Reviews for Stag night
cherryredxx chapter 1 . 8/6/2012
The scene at the beginning was amusing, but it was a bit hard to follow. I like that the point of this story was more about understanding sexuality and coming to terms with one's own, rather than two men having drunken sex. I liked the characterisations here, also. I liked how you took each Next Gen character that you used and made them all distinctly different, which is a hard thing to do because it's basically like creating all of your own OC's. Good job.
Fire The Canon chapter 1 . 8/4/2012
I really like how you portrayed this. Firstly, I think you wrote them all drunk really well. Made me giggle. And I loved the strip tease haha. That also made me laugh. This was very well written. Lorcan's confusion about whether he was gay or not and Fred's ease at talking about it. It was very believable and I can imagine that's how people feel if they're unsure.

I also enjoyed the ending. We're still left wondering and so is Lorcan. I really enjoyed the mystery (if that's what you want to call it) about it. Well done.

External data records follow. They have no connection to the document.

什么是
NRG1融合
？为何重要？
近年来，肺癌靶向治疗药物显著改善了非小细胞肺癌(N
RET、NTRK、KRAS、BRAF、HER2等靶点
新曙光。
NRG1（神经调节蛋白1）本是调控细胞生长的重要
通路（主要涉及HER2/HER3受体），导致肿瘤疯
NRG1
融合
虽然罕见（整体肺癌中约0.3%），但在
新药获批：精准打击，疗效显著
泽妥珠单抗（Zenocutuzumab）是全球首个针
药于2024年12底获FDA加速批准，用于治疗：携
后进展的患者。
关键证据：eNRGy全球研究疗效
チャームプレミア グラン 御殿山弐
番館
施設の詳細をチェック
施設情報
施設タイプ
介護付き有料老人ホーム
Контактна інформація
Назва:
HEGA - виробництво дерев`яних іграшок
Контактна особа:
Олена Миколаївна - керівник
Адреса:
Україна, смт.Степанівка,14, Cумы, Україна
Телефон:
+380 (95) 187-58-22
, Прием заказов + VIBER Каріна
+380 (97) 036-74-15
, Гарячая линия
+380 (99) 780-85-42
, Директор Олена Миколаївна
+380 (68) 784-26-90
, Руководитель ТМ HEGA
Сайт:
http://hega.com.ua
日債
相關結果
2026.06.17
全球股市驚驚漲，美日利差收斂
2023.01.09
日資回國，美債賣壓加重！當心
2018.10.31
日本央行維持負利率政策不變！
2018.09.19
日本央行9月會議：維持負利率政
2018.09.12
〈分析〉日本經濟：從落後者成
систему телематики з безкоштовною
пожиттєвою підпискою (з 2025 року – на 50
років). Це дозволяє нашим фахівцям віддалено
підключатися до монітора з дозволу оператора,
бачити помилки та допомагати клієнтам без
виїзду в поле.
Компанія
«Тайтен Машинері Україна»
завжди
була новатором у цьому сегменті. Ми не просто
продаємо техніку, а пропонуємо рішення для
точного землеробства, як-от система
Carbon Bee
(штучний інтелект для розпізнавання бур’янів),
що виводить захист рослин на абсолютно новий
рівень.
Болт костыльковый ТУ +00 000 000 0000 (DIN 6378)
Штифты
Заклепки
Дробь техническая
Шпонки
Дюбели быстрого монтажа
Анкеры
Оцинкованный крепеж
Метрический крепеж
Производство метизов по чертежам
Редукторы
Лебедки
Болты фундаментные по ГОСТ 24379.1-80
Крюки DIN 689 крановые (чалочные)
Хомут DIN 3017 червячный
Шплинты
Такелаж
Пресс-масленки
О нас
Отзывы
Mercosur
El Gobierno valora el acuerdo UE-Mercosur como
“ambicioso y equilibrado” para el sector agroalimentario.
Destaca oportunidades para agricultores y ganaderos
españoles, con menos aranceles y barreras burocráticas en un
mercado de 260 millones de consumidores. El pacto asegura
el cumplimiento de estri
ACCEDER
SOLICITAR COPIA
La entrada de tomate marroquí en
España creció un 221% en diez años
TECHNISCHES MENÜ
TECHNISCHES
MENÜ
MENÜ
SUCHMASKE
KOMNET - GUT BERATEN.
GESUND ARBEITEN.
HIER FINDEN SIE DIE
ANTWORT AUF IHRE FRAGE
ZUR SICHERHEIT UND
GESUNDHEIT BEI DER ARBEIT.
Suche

Spelling and grammar was near perfect. I loved this!
Cadid423 chapter 1 . 8/2/2012
Sorry this review is so late, was being stubborn. :/ This was surprisingly sweet, which I didn't expect from the summary. Also, the mental image of stripper!Fred is too funny for words. :) You did a fantastic job!
yellow 14 chapter 1 . 7/27/2012
Interesting pairing. Keep writing
slightlysmall chapter 1 . 7/27/2012
I'm sort of surprised at how much I liked this. I'm not usually a fan of slash, but in this case the situation is realistic and you handle Lorcan's feelings well. It would definitely be awkward to be in that situation, and I like your resolution (or lack thereof, I suppose). Two things: Aren't Lorcan and Lysander twins? If so, why would one refer to the other as a younger brother? A few minutes shouldn't make enough of a difference for them to care. Also, "Fred words echoed in his mind." should be "Fred's." But that's the only SPaG issue I saw. Well done!